29 de outubro de 2025

O complexo militar-narrativo

O que as histórias fazem em uma era de conflito

ELIZABETH D. SAMET


Memorial de Guerra do Corpo de Fuzileiros Navais dos EUA, Arlington, Virgínia, março de 2025
Kevin Lamarque / Reuters

Desde 1989, estima-se que quatro milhões de pessoas tenham morrido em decorrência de conflitos armados ao redor do mundo — 740 mil apenas entre 2021 e 2024. Compreender a fundo essas décadas violentas e a atual volatilidade geopolítica persistente exige, claro, conhecimento em políticas públicas. Mas também requer uma perspectiva que vá além da ciência política — que, por mais rigorosa que seja, nem sempre leva em conta certos elementos humanos da guerra: o desejo de glória, a sede de vingança e outras paixões irracionais que moldam a beligerância de guerreiros e nações. Em outras palavras, o material da literatura.

As nações tecem mitos a partir de vitórias e apagam derrotas com a promessa de triunfos futuros. Tendem a medir as “más” guerras em relação às “boas”, ao mesmo tempo em que imortalizam estas últimas com uma nostalgia que as atrai para buscas vaidosas — e, em última instância, inglórias — por novos conflitos.

Há algumas coisas que é preciso saber sobre as histórias.
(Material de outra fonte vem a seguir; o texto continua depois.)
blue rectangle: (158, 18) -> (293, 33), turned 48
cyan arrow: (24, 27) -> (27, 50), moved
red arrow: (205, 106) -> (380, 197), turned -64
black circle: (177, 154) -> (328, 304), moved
Primeiro, os seres humanos se alimentam delas há milênios — da Bíblia e das epopeias da Antiguidade ao romance do século XIX e à franquia Marvel do século XXI. Segundo, os realistas e instrumentalistas mais duros, que demonstram maior desprezo pelo valor das histórias — especialmente das ficcionais — e desconfiança em relação ao estudo literário, são muitas vezes os consumidores mais ingênuos de fábulas, arrebatados pelo poder das ficções, mas ignorantes quanto a seus limites, restrições e capacidade de iludir.

Terceiro, a história (ou narrativa) tornou-se, para muitas pessoas, a principal forma de compreender o mundo. Como argumenta o teórico literário Peter Brooks em seu livro de 2022 Seduced by Story, “a narrativa parece ter se tornado aceita como a única forma de conhecimento e discurso que regula os assuntos humanos”. Nesse processo, observa Brooks, a história eclipsou o argumento racional como principal veículo das verdades sociais, políticas e históricas.
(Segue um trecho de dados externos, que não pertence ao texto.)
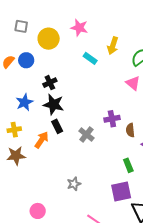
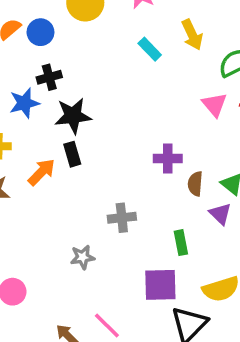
yellow arrow: (113, 46) -> (192, 35), turned -54
black cross: (50, 83) -> (49, 77), moved
black star: (54, 104) -> (73, 116), turned -30
gray cross: (86, 134) -> (122, 218), moved, turned 35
Vivemos em um mundo em que quem conta a melhor história triunfa sobre quem raciocina com mais clareza. As histórias mais bem-sucedidas adquirem a qualidade de mito, momento em que, como escreve Brooks, “seu status de ficção é esquecido e elas passam a ser tomadas como explicações reais do mundo”. Diante dessa “tomada narrativa”, Brooks exorta os leitores “a oporem a inteligência crítica e analítica às narrativas que nos seduzem a aceitar ideologias dominantes”. O que ouvintes e leitores precisam, ele defende, é “resistir a uma narcose passiva de resposta”.
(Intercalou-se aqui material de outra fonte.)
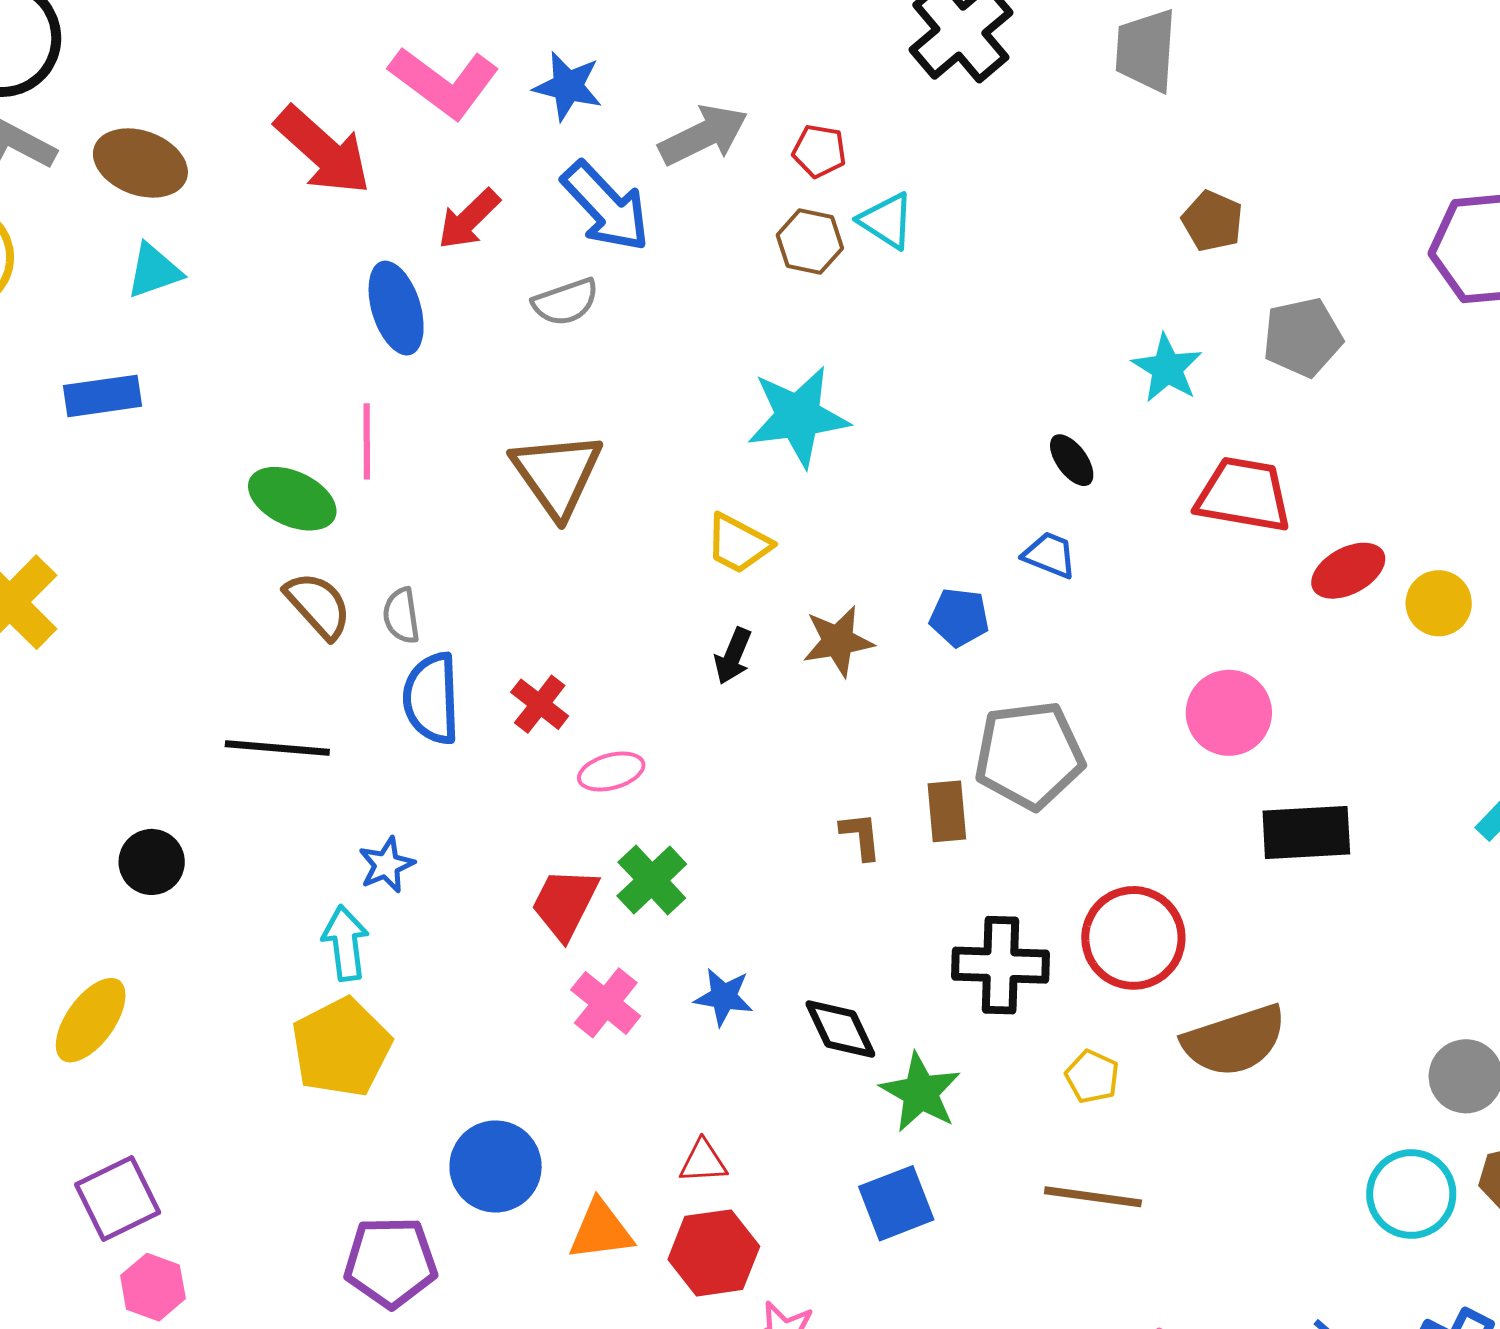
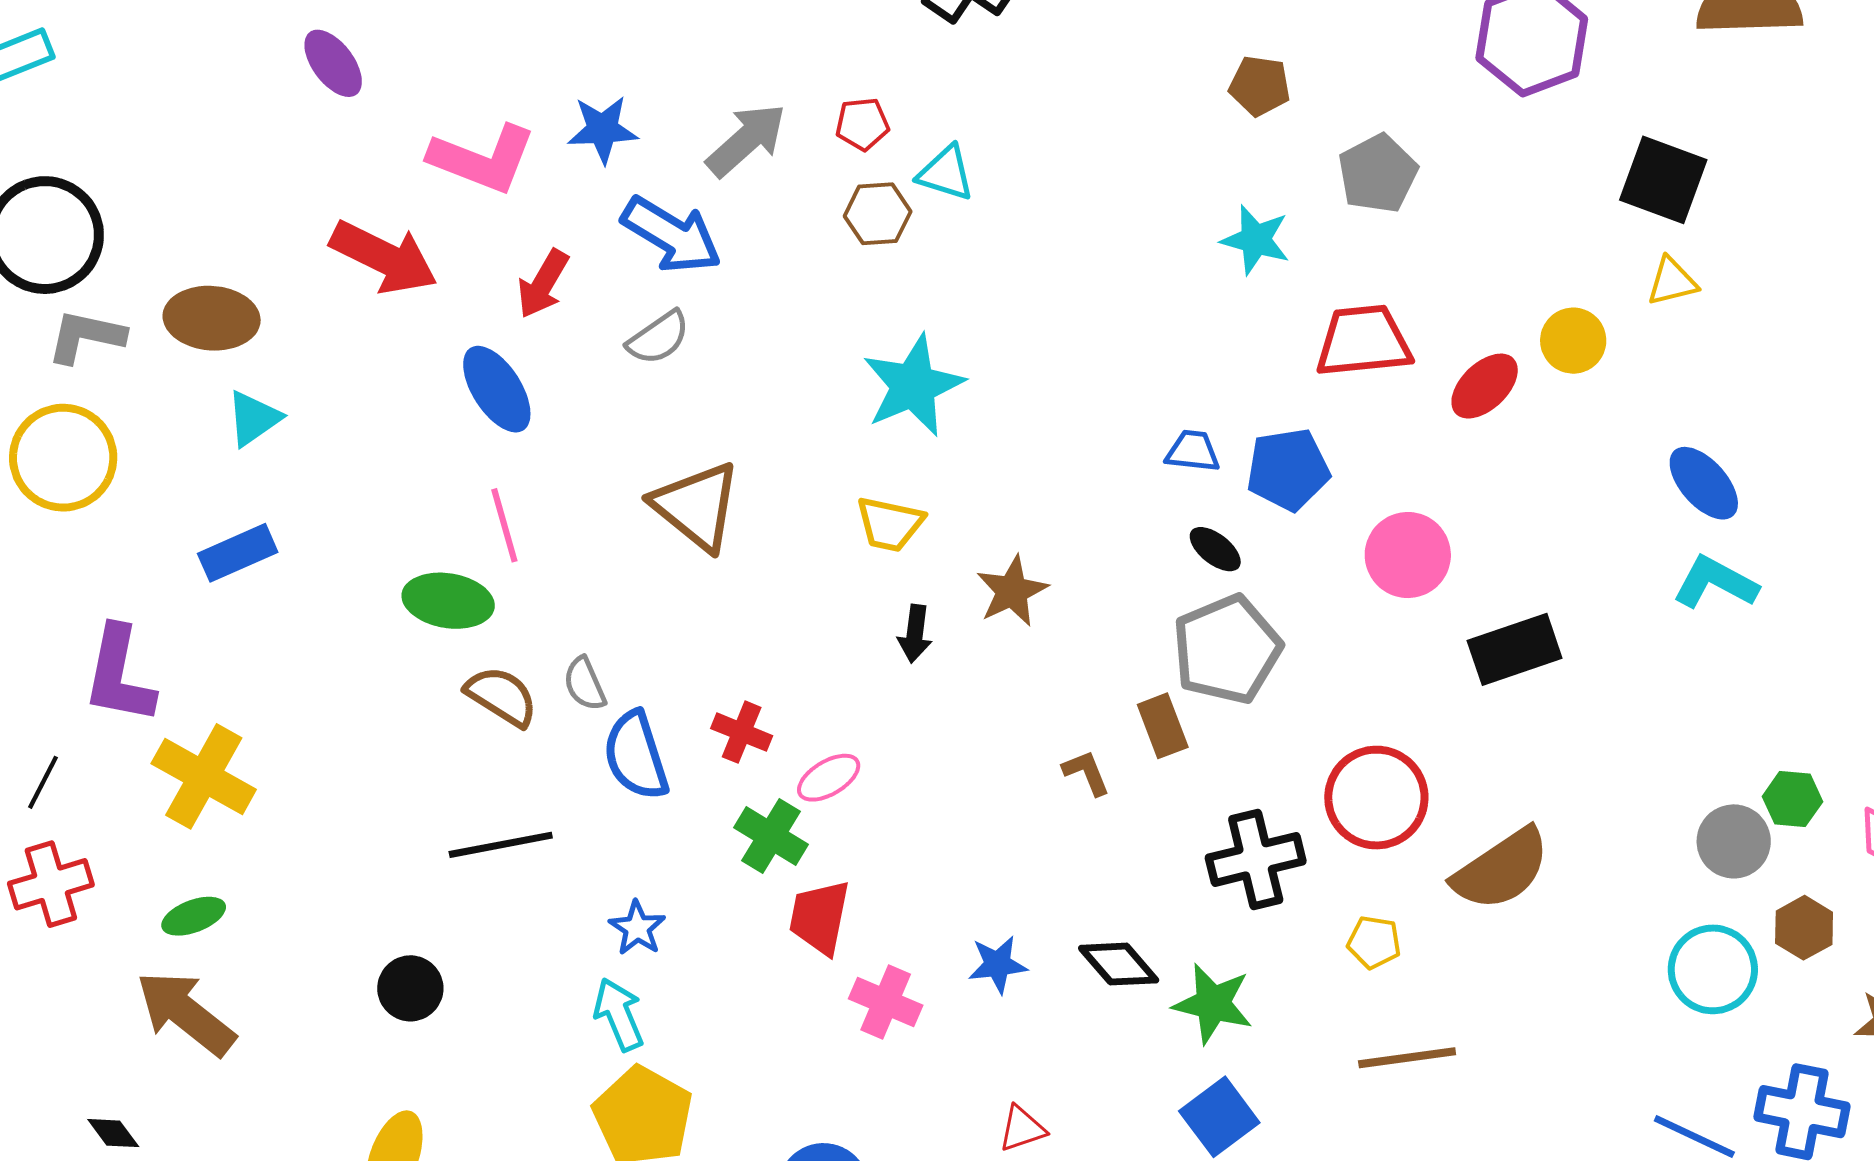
black ellipse: (1072, 460) -> (1215, 549), moved
yellow circle: (1439, 603) -> (1573, 341), moved
blue pentagon: (959, 617) -> (1288, 469), moved, size x1.4
green cross: (652, 880) -> (771, 836), moved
Dada a ubiquidade das histórias e a vulnerabilidade humana diante delas, os cidadãos de hoje fariam bem em praticar as habilidades da análise literária — justamente as técnicas rotineiramente ridicularizadas e desvalorizadas em um mundo entregue à tecnologia e ao tribalismo. Muitos parecem ansiosos por se livrar dos trabalhos do pensamento e da expressão — os mesmos trabalhos que os definem como seres humanos livres e autônomos — ao delegá-los à inteligência artificial generativa.

Uma maneira de compreender o estado atual do mundo é imaginá-lo ocupando a interseção entre história e guerra. A história conquistou ascendência como veículo para entender o mundo, enquanto a capacidade de interpretar narrativas atrofiou. Ao mesmo tempo, a era presente é uma época em que as guerras parecem nunca terminar — ora fervendo, ora apenas em ebulição branda — mas sempre em andamento. Na ausência de fins definitivos e vitórias conclusivas, ansiamos por uma boa história de guerra.

Há, é claro, um sentido estrito em que lutar e contar histórias se opõem: histórias criam, guerras destroem. Em momentos cruciais, contudo, uma força se rende à outra, produzindo uma colaboração ambígua. Escritores há muito se vangloriam de que o soldado nada é sem eles: o poeta e o romancista mantêm vivas as façanhas do guerreiro para a posteridade. Do mesmo modo, é axiomático que o escritor nada é sem o soldado: sem guerra, não há epopeia; sem guerra, não há filme de guerra; sem guerra, não há Guerra e Paz.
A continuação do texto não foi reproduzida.